Dublin doctor speaks of grief over death of wife and children in arson attack
Muhammad Taufiq Al Sattar tells mosque he ‘deeply misses’ his ‘beautiful’ family
A local resident says a prayer outside the scene of the house fire in Wood Hill, Leicester, in which Shehnila Taufiq, her teenage sons Jamal and Bilal and daughter Zainab died. Photograph: Rui Vieira/PA Wire
Three women and two men are still being questioned by British police following Friday’s arson attack in Leicester which killed the wife and three children of a Dublin-based surgeon.
The three women, aged 19, 20, and 27 and two men, who are reported to be 19 and 49, were detained by Leicestershire police on Saturday afternoon.

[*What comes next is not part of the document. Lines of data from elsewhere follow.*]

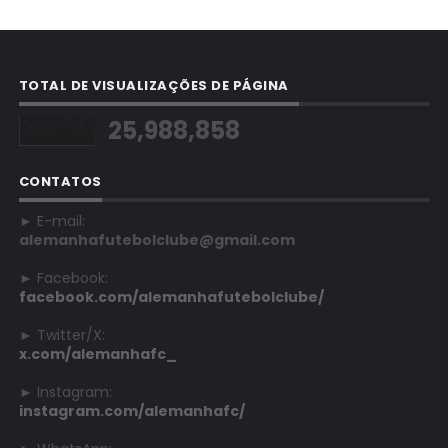
TOTAL DE VISUALIZAÇÕES DE PÁGINA
25,988,858
CONTATOS
► E-mail:
alemanhafutebolclube@gmail.com
► Facebook:
facebook.com/alemanhafutebolclube/
► Twitter/X:
x.com/alemanhafc_
► Instagram:
instagram.com/alemanhafc/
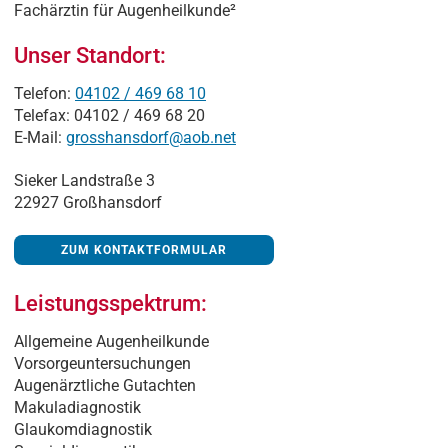
Fachärztin für Augenheilkunde²
Unser Standort:
Telefon:
04102 / 469 68 10
Telefax: 04102 / 469 68 20
E-Mail:
grosshansdorf@aob.net
Sieker Landstraße 3
22927 Großhansdorf
ZUM KONTAKTFORMULAR
Leistungsspektrum:
Allgemeine Augenheilkunde
Vorsorgeuntersuchungen
Augenärztliche Gutachten
Makuladiagnostik
Glaukomdiagnostik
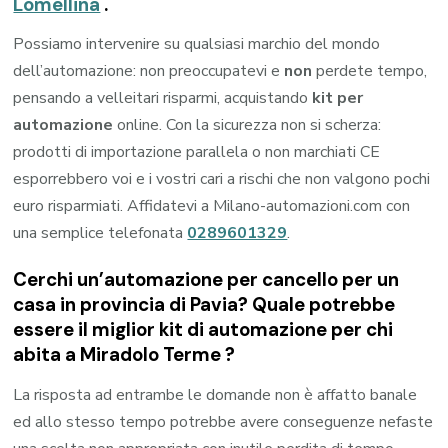
Lomellina
.
Possiamo intervenire su qualsiasi marchio del mondo
dell’automazione: non preoccupatevi e
non
perdete tempo,
pensando a velleitari risparmi, acquistando
kit per
automazione
online. Con la sicurezza non si scherza:
prodotti di importazione parallela o non marchiati CE
esporrebbero voi e i vostri cari a rischi che non valgono pochi
euro risparmiati. Affidatevi a Milano-automazioni.com con
una semplice telefonata
0289601329
.
Cerchi un’automazione per cancello per un
casa in provincia di
Pavia
? Quale potrebbe
essere il miglior kit di automazione per chi
abita a
Miradolo Terme
?
La risposta ad entrambe le domande non è affatto banale
ed allo stesso tempo potrebbe avere conseguenze nefaste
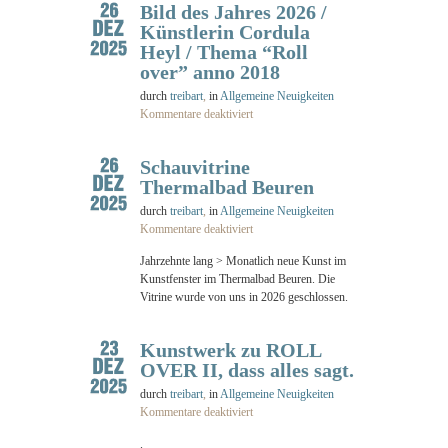
Bild des Jahres 2026 /
Künstlerin Cordula
Heyl / Thema “Roll
over” anno 2018
durch
treibart
,
in
Allgemeine Neuigkeiten
Kommentare deaktiviert
Schauvitrine
Thermalbad Beuren
durch
treibart
,
in
Allgemeine Neuigkeiten
Kommentare deaktiviert
Jahrzehnte lang > Monatlich neue Kunst im
Kunstfenster im Thermalbad Beuren. Die
Vitrine wurde von uns in 2026 geschlossen.
Kunstwerk zu ROLL
OVER II, dass alles sagt.
durch
treibart
,
in
Allgemeine Neuigkeiten
Kommentare deaktiviert
.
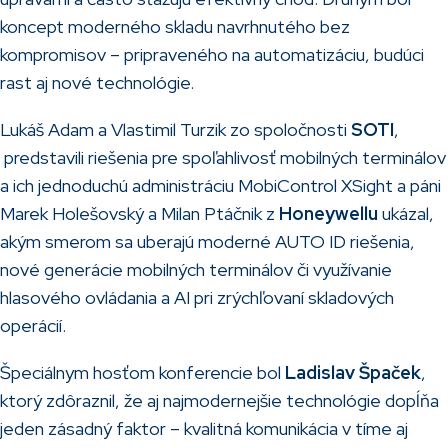
koncept moderného skladu navrhnutého bez
kompromisov – pripraveného na automatizáciu, budúci
rast aj nové technológie.
Lukáš Adam a Vlastimil Turzik zo spoločnosti
SOTI
,
predstavili riešenia pre spoľahlivosť mobilných terminálov
a ich jednoduchú administráciu MobiControl XSight a páni
Marek Holešovský a Milan Ptáčnik z
Honeywellu
ukázal,
akým smerom sa uberajú moderné AUTO ID riešenia,
nové generácie mobilných terminálov či využívanie
hlasového ovládania a AI pri zrýchľovaní skladových
operácií.
Špeciálnym hosťom konferencie bol
Ladislav Špaček
,
ktorý zdôraznil, že aj najmodernejšie technológie dopĺňa
jeden zásadný faktor – kvalitná komunikácia v tíme aj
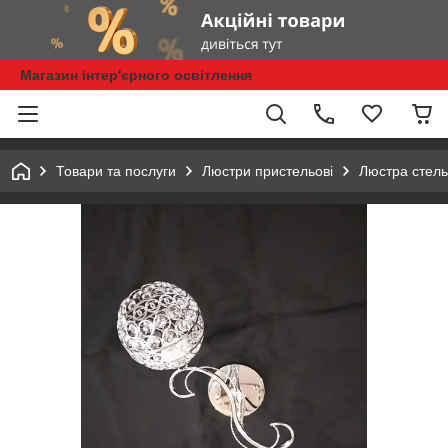
Магазин інтер'єрного освітлення
Товари та послуги
Люстри пристельові
Люстра стель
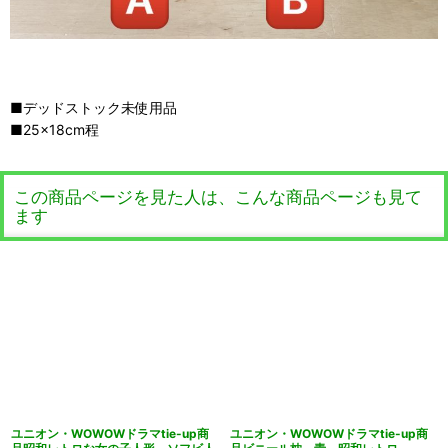
■デッドストック未使用品
■25×18cm程
この商品ページを見た人は、こんな商品ページも見て
ます
ユニオン・WOWOWドラマtie-up商
ユニオン・WOWOWドラマtie-up商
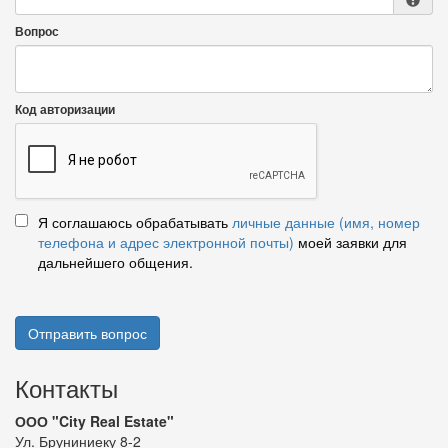
Вопрос
Код авторизации
Я соглашаюсь обрабатывать
личные данные (имя, номер
телефона и адрес электронной почты)
моей заявки для
дальнейшего общения.
Отправить вопрос
Контакты
ООО "City Real Estate"
Ул. Бруниниеку 8-2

Locals in Wood Hill gathered at a church for an hour of silent prayer to mourn the deaths of Shehnila Taufiq, her teenage sons Jamal (17) and Bilal (15) and daughter, Zainab (19).
On Saturday, Mrs Taufiq’s husband, Dublin-based neurosurgeon Muhammad Taufiq Al Sattar spoke of his grief: “I deeply miss my beautiful wife and three beautiful children.
“What has happened has happened, and nothing can be reversed, but I hope justice prevails and in future this should not happen to any family,” he said.
Speaking outside Jame mosque where he worshipped with his family, Mr Taufiq Al Sattar, who works in Beaumont Hospital in Dublin, and two private clinics, paid tribute to the people of Leicester.
“They made me feel that, despite losing my immediate entire family, the entire community in Leicester is family to me. Thank you very much,” he said, surrounded by fellow members of the mosque.
Earlier, privately, he had spoken emotionally to 1,500 worshippers in the Jame mosque n Spinney Hill, which he and his family joined when they moved to the east midlands city in 2007 for religious education for his children.
The mosque’s iman Muhammad Uwais later told reporters: “He was adamant that he will not sit in a corner but carry on his family’s mission of being good representatives of their faith.”
Police continue to investigate links between the deaths of his family and that of Antoin Akpom, a black man in his 20s, who died after being brutally attacked on Friday evening on a nearby street.
However, assistant chief constable Roger Bannister said: “There is absolutely no evidence to suggest those who died in the fire, or indeed anyone else who lives in that property, was involved.”
Three people, a 19-year-old man and two women of the same age, were detained for questioning on Saturday in connection with the murder of Mr Akpom, though the two women were later released without charge.
Forensic examination of the burnt-out home, where Mrs Taufiq and her children were found dead in an upstairs bedroom having been overcome by noxious smoke, continues.
Meanwhile, the family and friends of Mr Akpom, a soccer coach, mourned his death: “He was my baby brother, he was my best friend, and my right arm,” said his sister, Liane Murray.
His football club, Leicester Nirvana FC, held a minute’s silence at all of their teams’ games at the weekend in honour of Mr Akpom, who had hoped to train to be a teacher.
In a statement, his family said he had been “a loving and devoted father and a hard-working young man’, recognised locally for being a role model for the young.